My attempt is as follows:-
By Intermediate value theorem, we can say following:
$1)$ There lies atleast one $c_1\in(b,c)$ such $f(c_1)=0$
$2)$ There lies atleast one $c_2\in(c,d)$ such that $f(c_2)=0$
$$g(x)=(f'(x))^2+f(x)f''(x)$$ $$g(x)=\dfrac{d(f(x)f'(x))}{dx}$$
Let, $h(x)=f(x)f'(x)$
$$h(a)=h(c_1)=h(c_2)=h(e)=0$$
There will be atleast three roots of $h'(x)$ by Rolle's theorem
By Rolle's theorem, we can also say following:-
$1)$ There lies atleast one $c_3\in(a,e)$ such that $f'(c_3)=0$
$2)$ There lies atleast one $c_4\in(b,d)$ such that $f'(c_4)=0$
As we have to find minimum no of roots, so it can be $c_1=c_3=c_4$
So $g(c_1)=f'(c_1)^2+f(c_1)f''(c_1)=0$, hence $c_1$ can be the root. We could have taken $c_2$ in place of $c_1$ but things would remain same.
So there should be minimum $4$ roots of $g(x)$. But actual answer is $6$. What am I missing here.

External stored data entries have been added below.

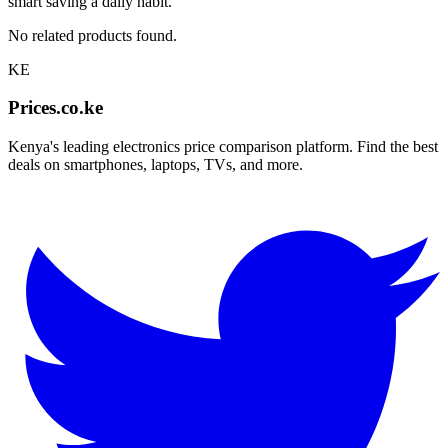
smart saving a daily habit.
No related products found.
KE
Prices.co.ke
Kenya's leading electronics price comparison platform. Find the best
deals on smartphones, laptops, TVs, and more.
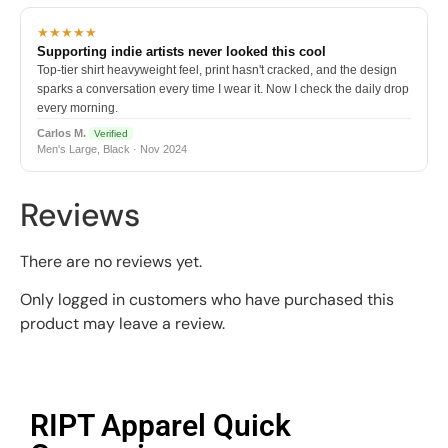
★★★★★
Supporting indie artists never looked this cool
Top-tier shirt heavyweight feel, print hasn't cracked, and the design
sparks a conversation every time I wear it. Now I check the daily drop
every morning.
Carlos M.
Verified
Men's Large, Black · Nov 2024
Reviews
There are no reviews yet.
Only logged in customers who have purchased this
product may leave a review.
RIPT Apparel Quick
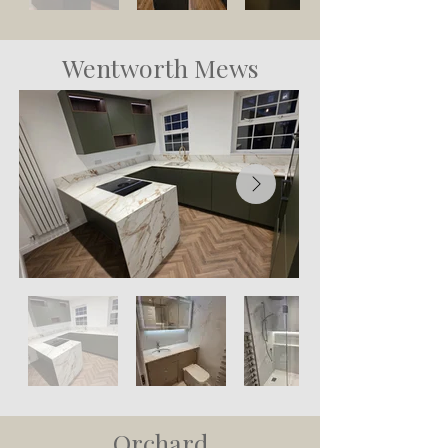
Wentworth Mews
Orchard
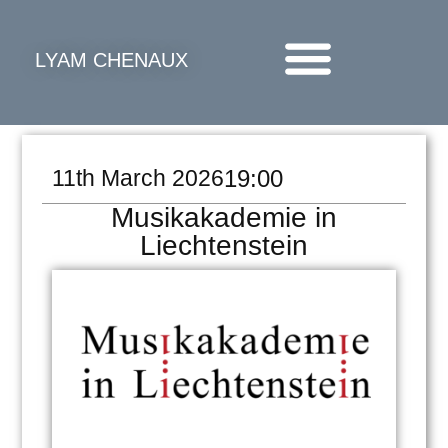
LYAM CHENAUX
11th March 2026
19:00
Musikakademie in
Liechtenstein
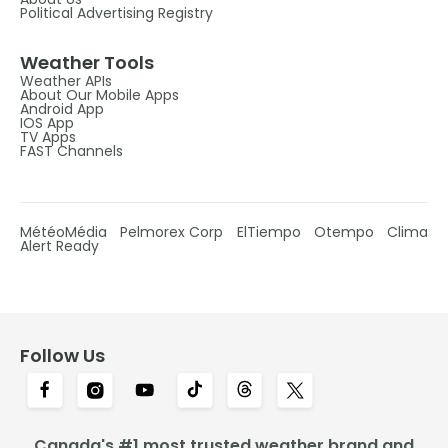
Political Advertising Registry
Weather Tools
Weather APIs
About Our Mobile Apps
Android App
IOS App
TV Apps
FAST Channels
MétéoMédia
Pelmorex Corp
ElTiempo
Otempo
Clima
Alert Ready
Follow Us
Canada's #1 most trusted weather brand and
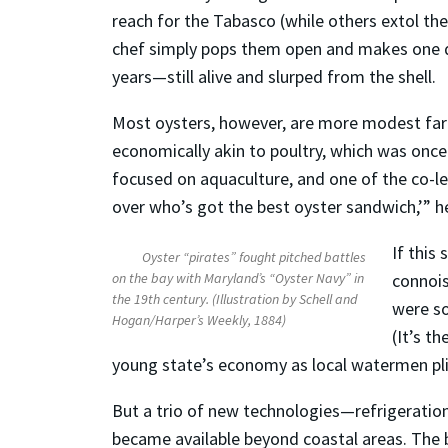
reach for the Tabasco (while others extol thei
chef simply pops them open and makes one qu
years—still alive and slurped from the shell.
Most oysters, however, are more modest far
economically akin to poultry, which was once 
focused on aquaculture, and one of the co-le
over who’s got the best oyster sandwich,’” h
If this
Oyster “pirates” fought pitched battles
on the bay with Maryland’s “Oyster Navy” in
connois
the 19th century. (Illustration by Schell and
were so
Hogan/Harper’s Weekly, 1884)
(It’s t
young state’s economy as local watermen plie
But a trio of new technologies—refrigeration
became available beyond coastal areas. The 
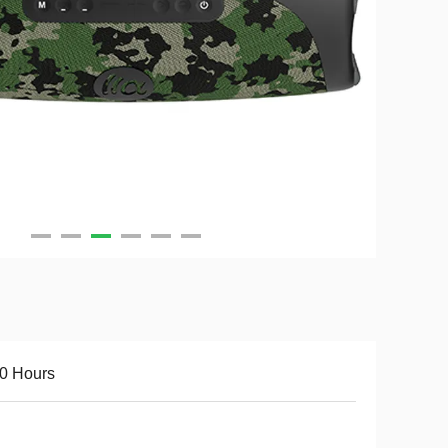
0 Hours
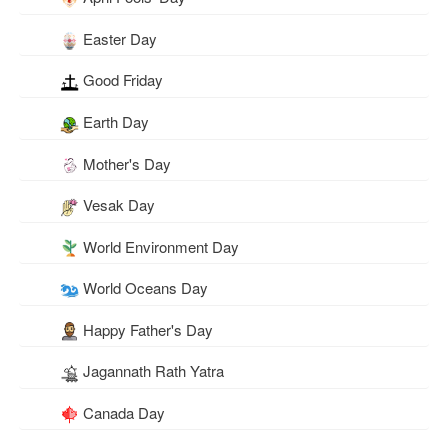
Easter Day
Good Friday
Earth Day
Mother's Day
Vesak Day
World Environment Day
World Oceans Day
Happy Father's Day
Jagannath Rath Yatra
Canada Day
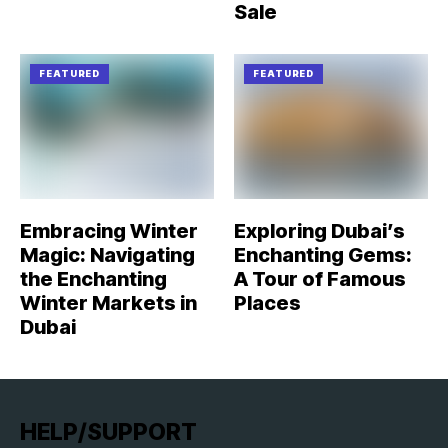
Sale
FEATURED
FEATURED
Embracing Winter
Exploring Dubai’s
Magic: Navigating
Enchanting Gems:
the Enchanting
A Tour of Famous
Winter Markets in
Places
Dubai
HELP/SUPPORT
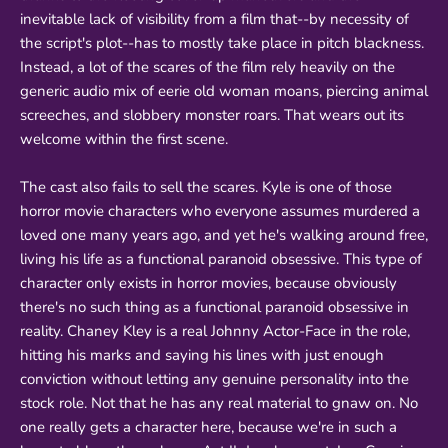
inevitable lack of visibility from a film that--by necessity of
the script's plot--has to mostly take place in pitch blackness.
Instead, a lot of the scares of the film rely heavily on the
generic audio mix of eerie old woman moans, piercing animal
screeches, and slobbery monster roars. That wears out its
welcome within the first scene.
The cast also fails to sell the scares. Kyle is one of those
horror movie characters who everyone assumes murdered a
loved one many years ago, and yet he's walking around free,
living his life as a functional paranoid obsessive. This type of
character only exists in horror movies, because obviously
there's no such thing as a functional paranoid obsessive in
reality. Chaney Kley is a real Johnny Actor-Face in the role,
hitting his marks and saying his lines with just enough
conviction without letting any genuine personality into the
stock role. Not that he has any real material to gnaw on. No
one really gets a character here, because we're in such a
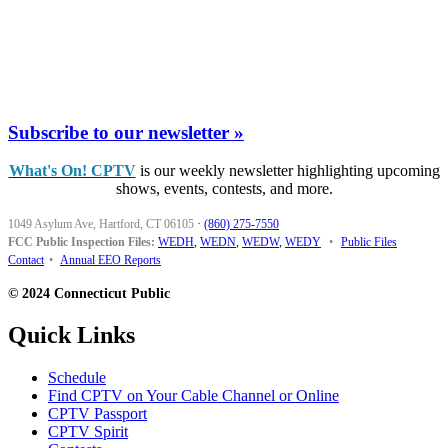
Subscribe to our newsletter »
What's On! CPTV
is our weekly newsletter highlighting upcoming
shows, events, contests, and more.
1049 Asylum Ave, Hartford, CT 06105
·
(860) 275-7550
FCC Public Inspection Files:
WEDH
,
WEDN
,
WEDW
,
WEDY
•
Public Files
Contact
•
Annual EEO Reports
© 2024 Connecticut Public
Quick Links
Schedule
Find CPTV on Your Cable Channel or Online
CPTV Passport
CPTV Spirit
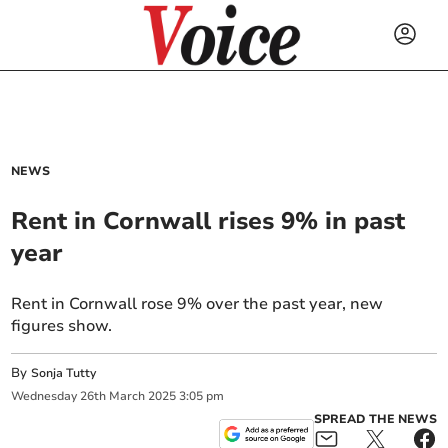
NEWS
Rent in Cornwall rises 9% in past
year
Rent in Cornwall rose 9% over the past year, new
figures show.
By
Sonja Tutty
Wednesday
26
th
March
2025
3:05 pm
SPREAD THE NEWS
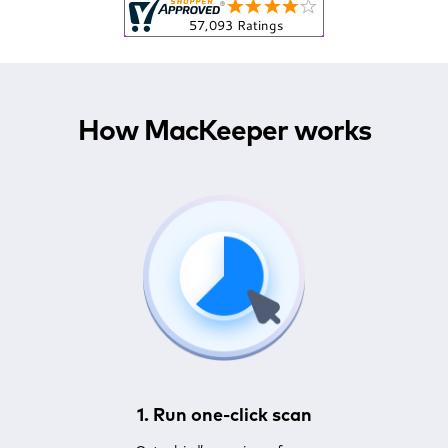
How MacKeeper works
1. Run one-click scan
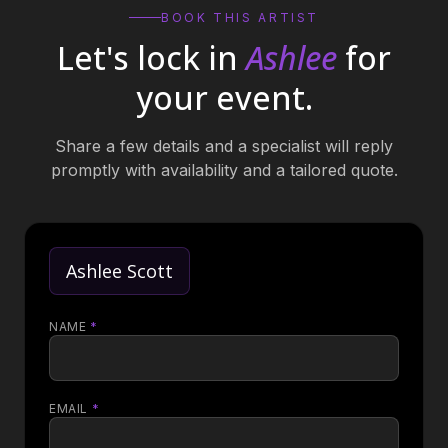
BOOK THIS ARTIST
Let's lock in
Ashlee
for
your event.
Share a few details and a specialist will reply
promptly with availability and a tailored quote.
Ashlee Scott
NAME
*
EMAIL
*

Rolle on $(a,c_1)$ gives $c_3$ such that $f'(c_3)=0$
Rolle on $(c_1,c_2)$ gives $c_4$ such that $f'(c_4)=0$
Rolle on $(c_2,e)$ gives $c_5$ such that $f'(c_5)=0$
We have $a<c_3<c_1<c_4<c_2<c_5<e$ and f or f' vanish at these points and also $h=ff'$
Rolle applied to $h$ on each interval gives 6 zéros of $g$.